Are Mums Perennials That Will Come Back in Spring?
It can be pricy to buy big, flower-covered mums to decorate your porch with rustic fall colors. So you may be wondering, are mums perennials that you can keep around from year to year or do you have to buy new ones every autumn? Those types of mums are, in fact, perennials. However, if you plant them in a flowerbed when leaves are falling and pumpkin spice everything is at its peak, they likely won’t make it through the winter.
Garden mums are winter-hardy when planted and cared for properly in Hardiness Zones 5-9, but most mums sold in fall are intended to be treated as annuals. The grower did the work to take them from small cuttings to full-grown, bushy, blooming plants and timed it for your region to give you color in autumn. But you can still keep them alive for next year with proper care.

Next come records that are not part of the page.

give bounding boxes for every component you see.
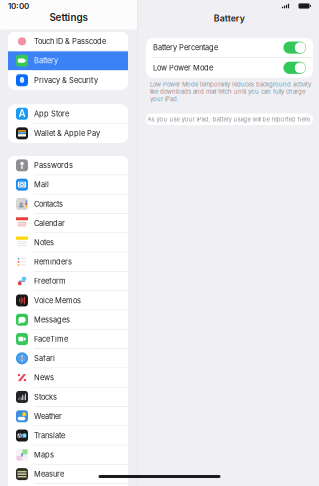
button[interactable]: Low Power Mode [146, 58, 313, 78]
staticText: A [18, 433, 21, 438]
staticText: Calendar [34, 219, 65, 228]
button[interactable]: A [8, 426, 128, 446]
staticText: Passwords [34, 161, 73, 170]
staticText: Battery [214, 13, 245, 24]
button[interactable]: Messages [8, 310, 128, 330]
staticText: Measure [34, 470, 64, 479]
staticText: Battery [34, 56, 58, 65]
staticText: Translate [34, 431, 65, 440]
staticText: Wallet & Apple Pay [34, 129, 100, 138]
button[interactable]: Weather [8, 407, 128, 426]
button[interactable]: Wallet & Apple Pay [8, 124, 128, 143]
button[interactable]: Maps [8, 446, 128, 465]
staticText: Voice Memos [34, 296, 81, 305]
staticText: Weather [34, 412, 62, 421]
staticText: Privacy & Security [34, 76, 98, 85]
staticText: Reminders [34, 257, 72, 266]
button[interactable]: Safari [8, 349, 128, 368]
button[interactable]: Freeform [8, 272, 128, 291]
button[interactable]: Touch ID & Passcode [8, 32, 128, 51]
staticText: News [34, 373, 54, 382]
staticText: A [18, 108, 26, 120]
button[interactable]: Reminders [8, 252, 128, 272]
button[interactable]: Notes [8, 233, 128, 252]
staticText: Notes [34, 238, 54, 247]
button[interactable]: Contacts [8, 195, 128, 214]
staticText: Low Power Mode temporarily reduces backg… [150, 81, 311, 103]
staticText: App Store [34, 109, 69, 118]
staticText: Freeform [34, 277, 66, 286]
button[interactable]: Calendar [8, 214, 128, 233]
button[interactable]: A [8, 104, 128, 124]
button[interactable]: Measure [8, 465, 128, 484]
button[interactable]: Privacy & Security [8, 71, 128, 90]
button[interactable]: Passwords [8, 156, 128, 175]
staticText: 文 [22, 433, 26, 438]
button[interactable]: Voice Memos [8, 291, 128, 310]
staticText: Contacts [34, 199, 63, 208]
staticText: Settings [50, 12, 88, 24]
staticText: Maps [34, 450, 54, 459]
staticText: FaceTime [34, 334, 68, 344]
staticText: Battery Percentage [153, 43, 218, 52]
button[interactable]: ✉ [8, 175, 128, 195]
staticText: As you use your iPad, battery usage will… [148, 116, 312, 123]
staticText: Safari [34, 354, 55, 363]
staticText: Low Power Mode [153, 63, 213, 72]
staticText: Mail [34, 180, 49, 189]
staticText: Touch ID & Passcode [34, 37, 106, 46]
staticText: Stocks [34, 392, 57, 401]
button[interactable]: FaceTime [8, 330, 128, 349]
button[interactable]: Battery Percentage [146, 38, 313, 58]
staticText: ✉ [18, 180, 26, 189]
button[interactable]: Battery [8, 51, 128, 71]
button[interactable]: Stocks [8, 388, 128, 407]
staticText: 10:00 [8, 1, 29, 11]
button[interactable]: News [8, 368, 128, 388]
staticText: Messages [34, 315, 70, 324]
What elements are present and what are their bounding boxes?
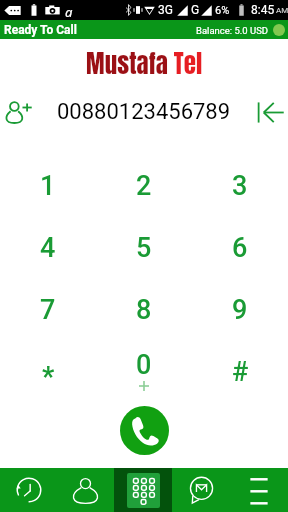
button[interactable]: 9 (192, 279, 288, 341)
staticText: 6 (232, 232, 248, 264)
button[interactable]: # (192, 341, 288, 403)
button[interactable]: Add contact (0, 90, 40, 134)
button[interactable]: 5 (96, 217, 192, 279)
button[interactable]: Call (120, 406, 169, 455)
staticText: # (232, 356, 249, 388)
button[interactable]: 0 (96, 341, 192, 403)
button[interactable]: 7 (0, 279, 96, 341)
button[interactable]: Backspace (246, 90, 288, 134)
button[interactable]: 1 (0, 155, 96, 217)
button[interactable]: Recent calls (0, 468, 57, 512)
staticText: G (191, 3, 200, 17)
staticText: 6% (215, 4, 230, 17)
button[interactable]: Messages (172, 468, 230, 512)
staticText: Mustafa (86, 45, 168, 83)
staticText: 5 (136, 232, 152, 264)
staticText: 7 (40, 294, 56, 326)
button[interactable]: Contacts (57, 468, 114, 512)
button[interactable]: Keypad (114, 468, 172, 512)
staticText: Ready To Call (4, 23, 77, 37)
staticText: 9 (232, 294, 248, 326)
staticText: Balance: 5.0 USD (196, 25, 269, 36)
staticText: a (65, 3, 73, 21)
staticText: 4 (40, 232, 56, 264)
button[interactable]: 8 (96, 279, 192, 341)
button[interactable]: 4 (0, 217, 96, 279)
staticText: * (42, 361, 55, 393)
button[interactable]: * (0, 341, 96, 403)
staticText: 00880123456789 (57, 99, 231, 125)
staticText: 3G (158, 3, 173, 17)
staticText: 3 (232, 170, 248, 202)
staticText: 8 (136, 294, 152, 326)
staticText: Tel (168, 45, 203, 83)
button[interactable]: 3 (192, 155, 288, 217)
staticText: 1 (40, 170, 56, 202)
staticText: 2 (136, 170, 152, 202)
staticText: 8:45 (251, 3, 275, 17)
button[interactable]: 2 (96, 155, 192, 217)
button[interactable]: 6 (192, 217, 288, 279)
button[interactable]: Menu (230, 468, 288, 512)
staticText: AM (276, 6, 288, 15)
staticText: 0 (136, 349, 152, 381)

How to Grow Mums as Perennials
Though garden mums are perennial in most of the U.S., they typically die over winter. Why? Fall-purchased mums have used most of their energy for flowering, and they are often planted too late in the growing season to establish enough of a root system before going dormant. To encourage perennial mums to return year after year, here are the keys to success:
- Plant mums in spring or summer, giving them time to establish.
- Place mums in a spot with full sun (afternoon shade is recommended in hot climates) and good drainage.
- In areas with cold winters, 4–6 inches of mulch protects their shallow root systems.
- Don't cut back the old growth until spring. The old growth helps to hold the mulch in place over the winter so the mums will be more likely to survive.
How to Overwinter Mums in Pots
If you didn’t get your potted mums planted in the ground by about four weeks before your first frost, repot them into a larger container to overwinter them. Mums are often root-bound by the time they are sold in early fall, limiting the water and air the roots can access. Then follow these steps to overwinter mums in pots:
- Move potted mums inside on frosty nights and place them back outside during the day.
- When the weather stays at or below freezing, bring potted mums indoors. Place them in a dark space–really dark, not just a dim corner–that stays cool but above freezing. They’ll go dormant.
- Check the soil moisture every few weeks with your finger and give the plants a little water if the soil is dry. They won’t use much water over winter, but dehydration can still kill them if the soil dries out completely.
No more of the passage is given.